Web-based collaborative repository

Ourproject.org is a web-based collaborative free content repository. It acts as a central location for the construction and maintenance of social/cultural/artistic projects, providing web space and tools, and focusing in free knowledge. It claims to extend the ideas and methodology of free software to social areas and free culture in general. Since September 2009, Ourproject is under the Comunes Association umbrella, and gave birth to the Kune collaborative social network for groups.

==Philosophy==
Ourproject was founded in 2002 with the aims of hosting and boosting the cooperative work done in multiple domains (cultural, artistic, educational), with one specific condition: the results of the projects should remain freely accessible under a free license. This is understood in a broad way, as not all the available licenses are cataloged as free/libre (such as several Creative Commons licenses).

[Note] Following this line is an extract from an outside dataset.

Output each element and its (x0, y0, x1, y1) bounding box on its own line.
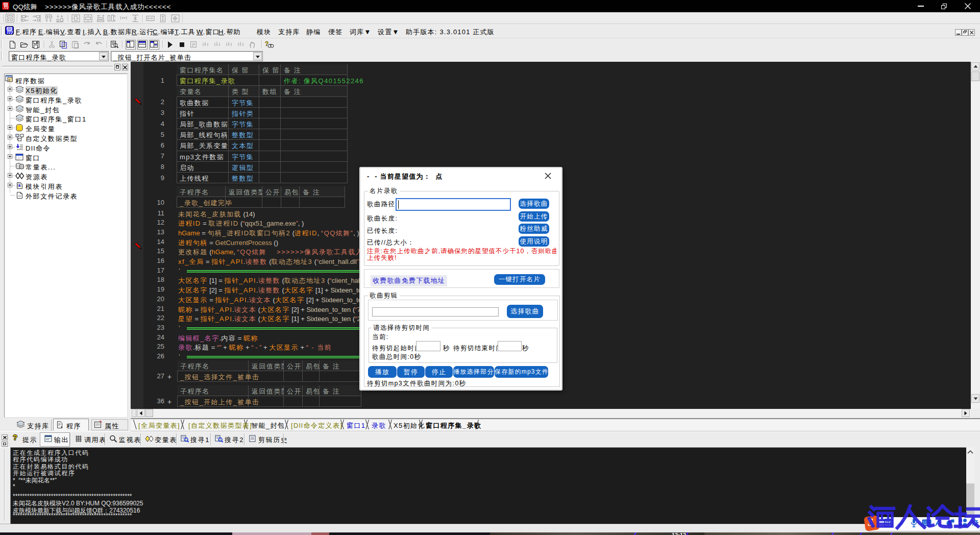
svg-text:e: e (9, 78, 11, 82)
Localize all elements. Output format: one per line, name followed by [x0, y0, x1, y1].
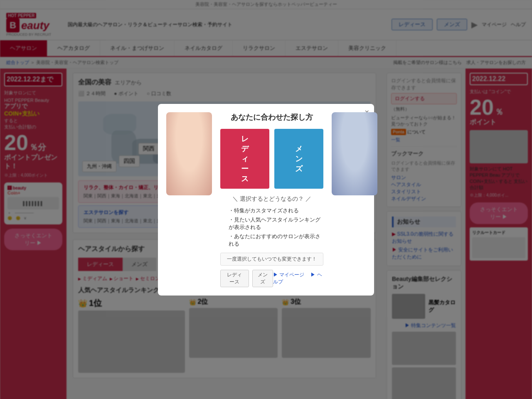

Its non-profit perspective is partially imposed on its online community of projects, as no advertising is allowed in the hosted webpages. Thus, Ourproject projects have mainly been carried out by social movements, university-supported groups, some free software related projects, cooperatives, artist collectives, activist groups, informal groups and non-profits.

==Current situation/Condition==
As of 2026 administation is not longer answering emails and the project seems abandoned.

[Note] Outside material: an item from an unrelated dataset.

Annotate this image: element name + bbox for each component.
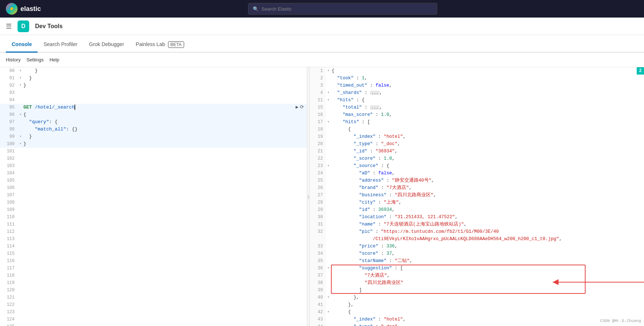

As of December 2016, Ourproject.org was hosting 1,733 projects and had 5,969 users, with a constant linear growth rate. and had a PageRank of 6 and the 14th position on public Gforge sites, being the first of them not restricted to just free software projects. In fact, the GNU Project highlights it as "Free knowledge & free culture" project. It claims to be the most successful wiki farm with full free version and without ads (comparison). It has presence especially in Spain, Latin America and China.

Relevant projects that are using Ourproject infrastructure include:
- the Critical Mass movement pages reference for the Hispanic movement
- The Spanish cooperative for Organic farming "Bajo el Asfalto está la Huerta", reference in the food sovereignty movement
- the Kune project, a federated collaborative social network
- the main Free Software association of Argentina
- The community website of the Ubuntu Spanish community
- the internal work group of the P2P Foundation.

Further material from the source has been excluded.